== PROVIDED ENTRIES

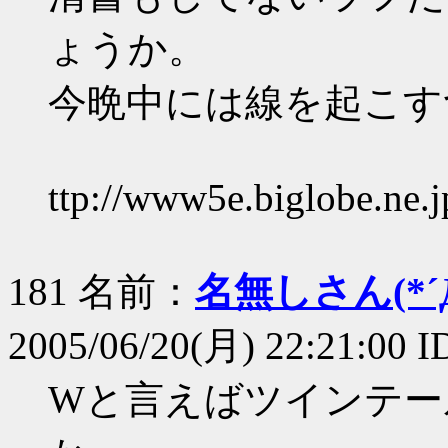
ょうか。
今晩中には線を起こす
ttp://www5e.biglobe.ne.
181 名前：
名無しさん(*´Д
2005/06/20(月) 22:21:00 
Wと言えばツインテー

====

All of the records must come back exactly as they stand, minus every picture.

ょうか。
今晩中には線を起こす
ttp://www5e.biglobe.ne.
181 名前：
名無しさん(*´Д
2005/06/20(月) 22:21:00 
Wと言えばツインテー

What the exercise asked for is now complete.